The Southeast Asian region encompasses some of the fastest growing frontier Asian economies, enjoying growth rates once only associated with China and longed for by India. Indeed, China’s success is now spilling over into these economies in the form of manufacturing migration and favourable demographics similar to India makes the Southeast Asia region ripe for growth.
The reinstatement of lockdowns in late 2020 will inevitably cause disruption to the growth trajectory in the very short term. However, this is likely to only be a blip in the longer-term expansion trend and heightened volatility could provide investors an entry to the sector.
The allocation of capital to Southeast Asian must be paid careful consideration as many products covering Southeast Asia have a large exposure to China and South Korea, which do not have same market dynamics as countries such as Vietnam, Thailand, Cambodia and Indonesia.
Barings ASEAN Frontier Fund
This fundamental bottom-up fund is one of the largest funds in this asset class with a NAV of some $352m.
The focus is on frontier Asian economies where they see favourable demographics such as Singapore, Thailand, the Philippines and Malaysia.
Barings ASEAN Frontier’s largest holding is Singapore-based Sea Limited accounting for 8.8% of the fund. Sea Limited provides technology services across digital payments, gaming and e-commerce, and represents the wider adoption of technology in the region.
In the quarter to 30thSeptember, Sea Limited recorded a bumper 97% increase in revenue to $1.2bn, up from $610m a year prior.
The portfolio has a significant exposure to financials with 28% of the fund invested in the sector. The financial sector will act as a facilitator of growth in the region as well as being a major beneficiary as frontier economies expand.
As the fund notes in its prospectus, the portfolio is set to benefit from a shift in manufacturing from China to the rest of Asia and the associated benefits in consumer spending.
According to the World Bank, the Vietnamese economy is predicted to grow 6.8% in 2021, having grown 3% in 2020.
In addition to the expansion in GDP, Vietnam’s trade surplus is expanding driven by the increased manufacturing activity and exports that grew 7% in 2020.
This is bolstering the spending power of the Vietnamese consumer making the country an increasingly attractive destination for FDI.
Indeed, there have been numerous media reports suggesting Vietnam is beating India in the race to be Asia’s second major manufacturing hub behind China.

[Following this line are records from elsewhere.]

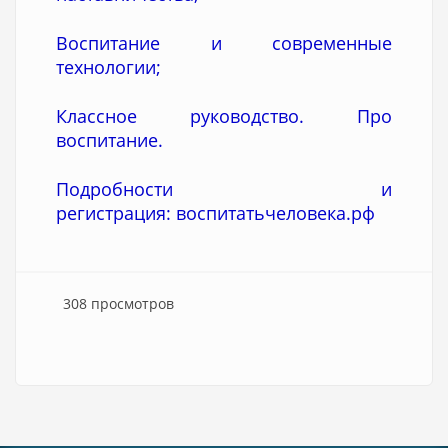
Воспитание и современные
технологии;
Классное руководство. Про
воспитание.
Подробности и
регистрация:
воспитатьчеловека.рф
308 просмотров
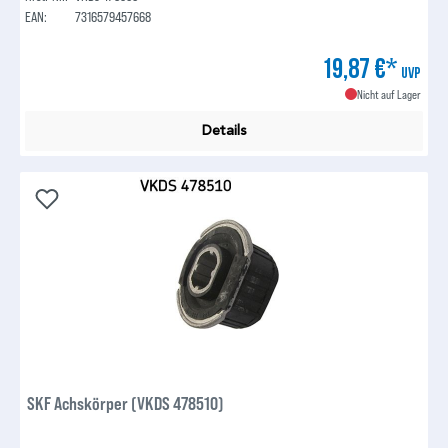
EAN:
7316579457668
19,87 €*
UVP
Nicht auf Lager
Details
SKF Achskörper (VKDS 478510)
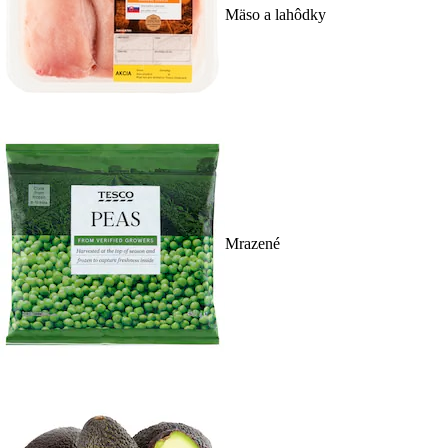
Mäso a lahôdky
Mrazené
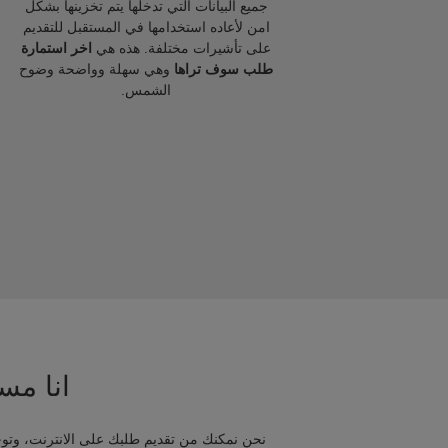
جميع البيانات التي تدخلها يتم تخزينها بشكل
امن لأعاده استخدامها في المستقبل للتقديم
على تأشيرات مختلفة. هذه هي
اخر استمارة
طلب سوف تراها
وهي سهلة وواضحة وضوح
الشمس.
انا مسا
نحن نمكنك من تقديم طلبك على الانترنت، وتوج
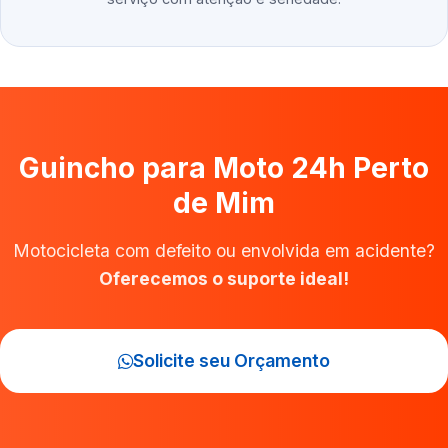
Guincho para Moto 24h Perto
de Mim
Motocicleta com defeito ou envolvida em acidente?
Oferecemos o suporte ideal!
Solicite seu Orçamento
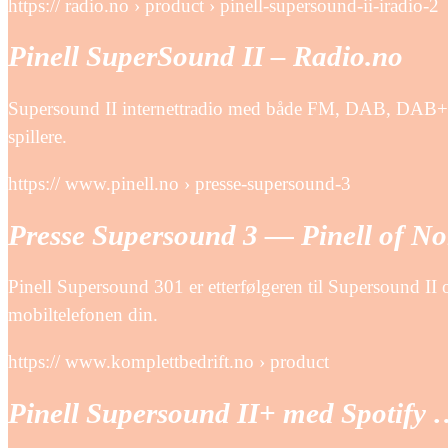
https:// radio.no › product › pinell-supersound-ii-iradio-2
Pinell SuperSound II – Radio.no
Supersound II internettradio med både FM, DAB, DAB+, 
spillere.
https:// www.pinell.no › presse-supersound-3
Presse Supersound 3 — Pinell of N
Pinell Supersound 301 er etterfølgeren til Supersound I
mobiltelefonen din.
https:// www.komplettbedrift.no › product
Pinell Supersound II+ med Spotify 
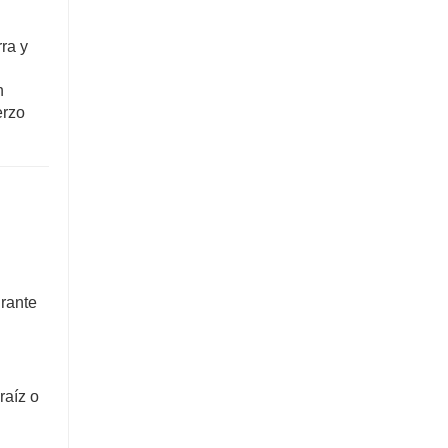
rra y
n
erzo
urante
raíz o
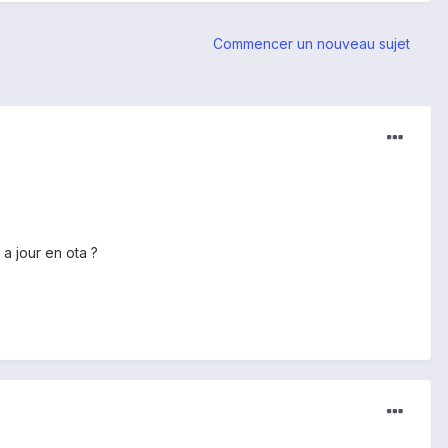
Commencer un nouveau sujet
e a jour en ota ?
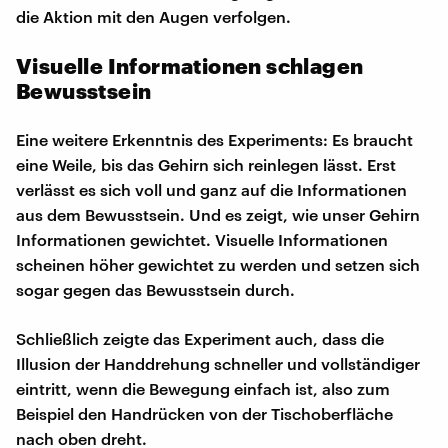
die Aktion mit den Augen verfolgen.
Visuelle Informationen schlagen
Bewusstsein
Eine weitere Erkenntnis des Experiments: Es braucht
eine Weile, bis das Gehirn sich reinlegen lässt. Erst
verlässt es sich voll und ganz auf die Informationen
aus dem Bewusstsein. Und es zeigt, wie unser Gehirn
Informationen gewichtet. Visuelle Informationen
scheinen höher gewichtet zu werden und setzen sich
sogar gegen das Bewusstsein durch.
Schließlich zeigte das Experiment auch, dass die
Illusion der Handdrehung schneller und vollständiger
eintritt, wenn die Bewegung einfach ist, also zum
Beispiel den Handrücken von der Tischoberfläche
nach oben dreht.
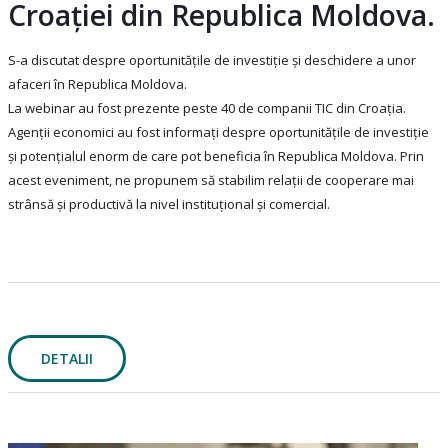
Croaţiei din Republica Moldova.
S-a discutat despre oportunităţile de investiţie şi deschidere a unor
afaceri în Republica Moldova.
La webinar au fost prezente peste 40 de companii TIC din Croaţia.
Agenţii economici au fost informaţi despre oportunităţile de investiţie
şi potenţialul enorm de care pot beneficia în Republica Moldova. Prin
acest eveniment, ne propunem să stabilim relaţii de cooperare mai
strânsă şi productivă la nivel instituţional şi comercial.
DETALII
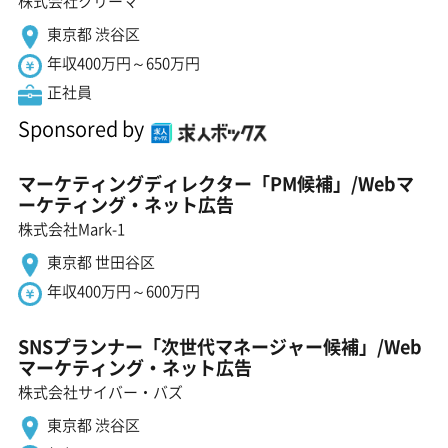
株式会社クリーマ
東京都 渋谷区
年収400万円～650万円
正社員
Sponsored by
マーケティングディレクター「PM候補」/Webマ
ーケティング・ネット広告
株式会社Mark-1
東京都 世田谷区
年収400万円～600万円
SNSプランナー「次世代マネージャー候補」/Web
マーケティング・ネット広告
株式会社サイバー・バズ
東京都 渋谷区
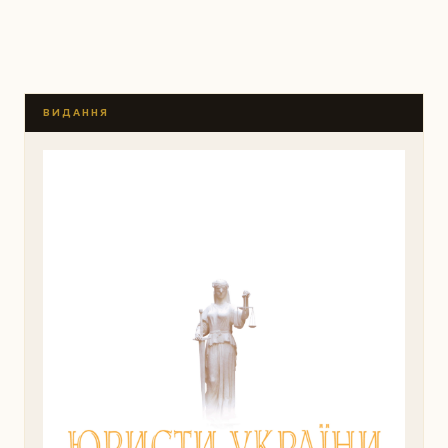
ВИДАННЯ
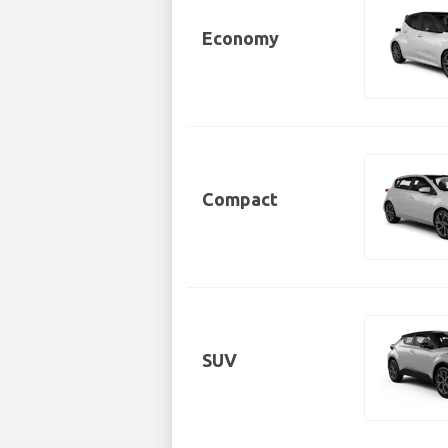
Economy
Compact
SUV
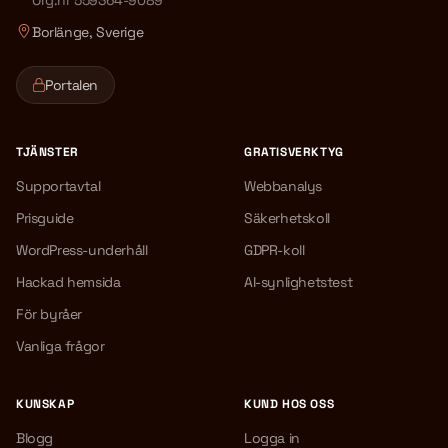
Org.nr 559364-9089
Borlänge, Sverige
Portalen
TJÄNSTER
GRATISVERKTYG
Supportavtal
Webbanalys
Prisguide
Säkerhetskoll
WordPress-underhåll
GDPR-koll
Hackad hemsida
AI-synlighetstest
För byråer
Vanliga frågor
KUNSKAP
KUND HOS OSS
Blogg
Logga in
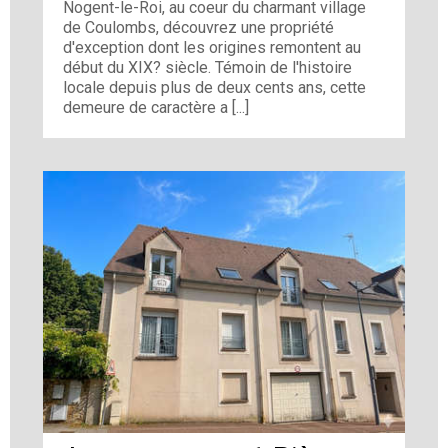
Nogent-le-Roi, au coeur du charmant village
de Coulombs, découvrez une propriété
d'exception dont les origines remontent au
début du XIX? siècle. Témoin de l'histoire
locale depuis plus de deux cents ans, cette
demeure de caractère a [...]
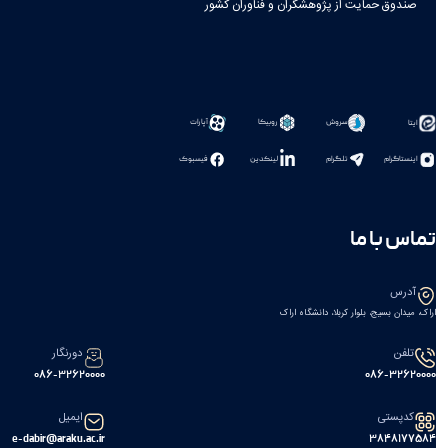
صندوق حمایت از پژوهشگران و فناوران کشور
سروش
روبیکا
آپارات
ایتا
اینستاگرام
تلگرام
لینکدین
فیسبوک
تماس با ما
آدرس
اراک، میدان بسیج، بلوار کربلا، دانشگاه اراک
تلفن
دورنگار
086-32620000
086-32620000
کدپستی
ایمیل
e-dabir@araku.ac.ir
۳۸۴۸۱۷۷۵۸۴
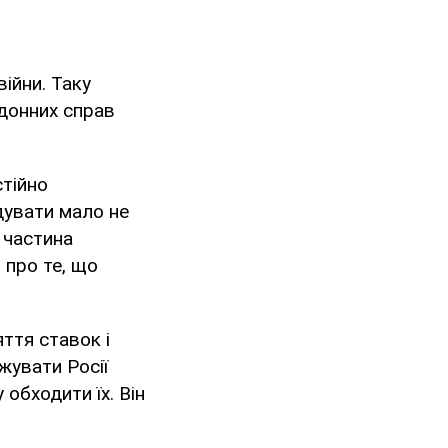
ійни. Таку
донних справ
стійно
дувати мало не
 частина
 про те, що
ття ставок і
жувати Росії
обходити їх. Він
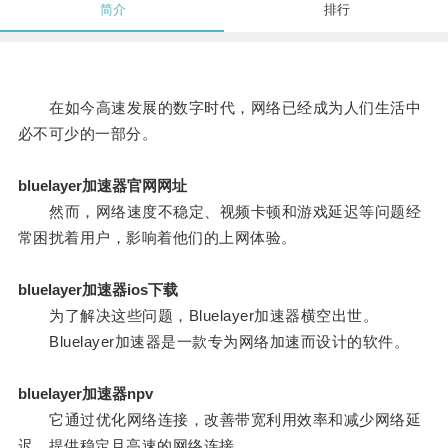
简介
排行
在如今高速发展的数字时代，网络已经成为人们生活中
必不可少的一部分。
bluelayer加速器官网网址
然而，网络速度不稳定、视频卡顿和游戏延迟等问题经
常困扰着用户，影响着他们的上网体验。
bluelayer加速器ios下载
为了解决这些问题，Bluelayer加速器横空出世。
Bluelayer加速器是一款专为网络加速而设计的软件。
bluelayer加速器npv
它通过优化网络连接，改善带宽利用效率和减少网络延
迟，提供稳定且高速的网络连接。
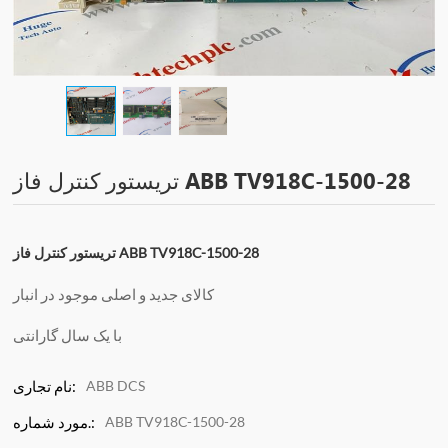
تریستور کنترل فاز ABB TV918C-1500-28
تریستور کنترل فاز ABB TV918C-1500-28
کالای جدید و اصلی موجود در انبار
با یک سال گارانتی
ABB DCS
نام تجاری:
ABB TV918C-1500-28
مورد شماره.:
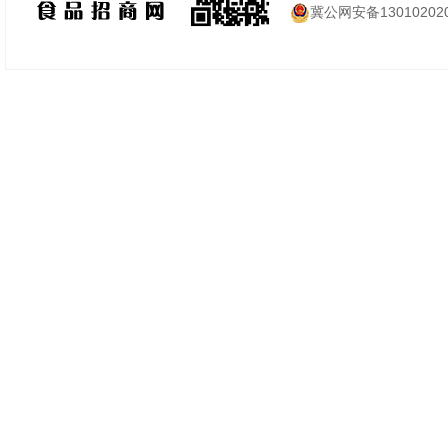
冀公网安备130102020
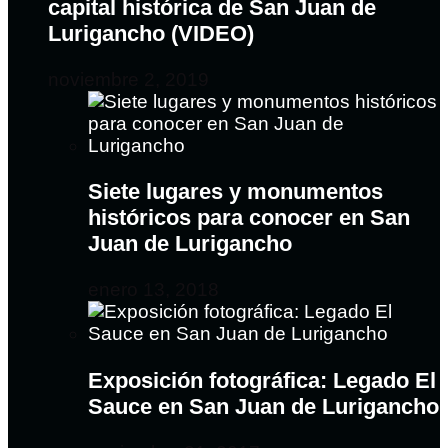
capital histórica de San Juan de
Lurigancho (VIDEO)
noviembre 2, 2019
Siete lugares y monumentos
históricos para conocer en San
Juan de Lurigancho
enero 13, 2018
Exposición fotográfica: Legado El
Sauce en San Juan de Lurigancho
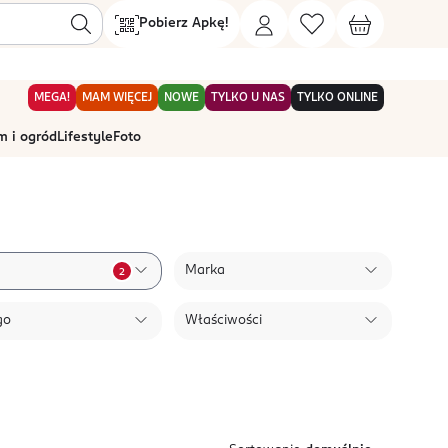
Pobierz Apkę!
MEGA!
MAM WIĘCEJ
NOWE
TYLKO U NAS
TYLKO ONLINE
 i ogród
Lifestyle
Foto
Marka
2
go
Właściwości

The strength of the Vietnamese economy makes London-listed Investment Trust Vietnam Holding (LON:VNH) an attractive option to capture growth in South East Asia.
The trust, managed by Dynam Capital, focuses on high-growth Vietnamese companies well placed to benefit from Vietnam’s, and the entire Southeast Asian region’s, growth story.
Top holdings include Vietnam’s second largest bank by assets, Vietinbank, and leading industrial manufacturing Hoa Phat Group.
The impact of economic expansion is evident in these companies’ results after Vietinbank reported a 40% increase in profit before tax and Hoa Phat’s steel sales volume grew 22% year-on-year.
In addition to the healthy growth prospects of portfolio companies and Vietnam’s economy, Vietnam Holding trades at a 19% discount to NAV.